To do ::
Where in the entries below does "Collagen" appear? Copy every line that has it.

** Entries provided follows **

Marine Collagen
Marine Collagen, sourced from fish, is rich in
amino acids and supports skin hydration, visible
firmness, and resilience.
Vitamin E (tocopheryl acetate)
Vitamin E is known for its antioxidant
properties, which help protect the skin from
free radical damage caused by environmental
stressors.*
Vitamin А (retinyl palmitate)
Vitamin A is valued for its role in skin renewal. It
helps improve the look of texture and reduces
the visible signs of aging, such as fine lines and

** End of Entries provided **
** Entries provided follows **

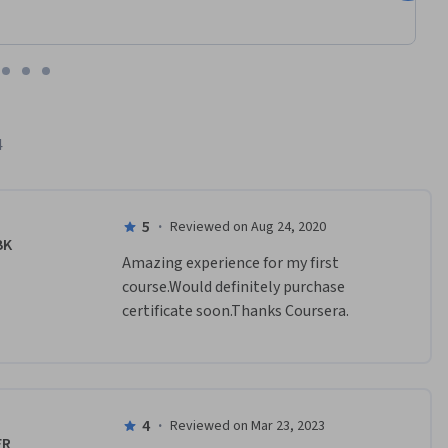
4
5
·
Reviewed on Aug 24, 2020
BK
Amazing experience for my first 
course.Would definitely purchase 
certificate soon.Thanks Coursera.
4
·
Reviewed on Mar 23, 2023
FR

** End of Entries provided **
** Entries provided follows **

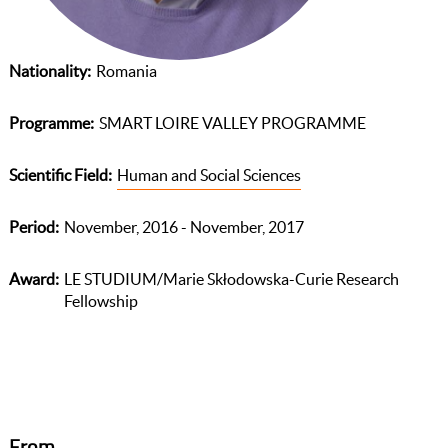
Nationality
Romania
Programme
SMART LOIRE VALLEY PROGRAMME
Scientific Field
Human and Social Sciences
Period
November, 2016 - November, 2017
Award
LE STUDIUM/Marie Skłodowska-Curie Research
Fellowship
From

** End of Entries provided **

Written solution ::
Marine Collagen
Marine Collagen, sourced from fish, is rich in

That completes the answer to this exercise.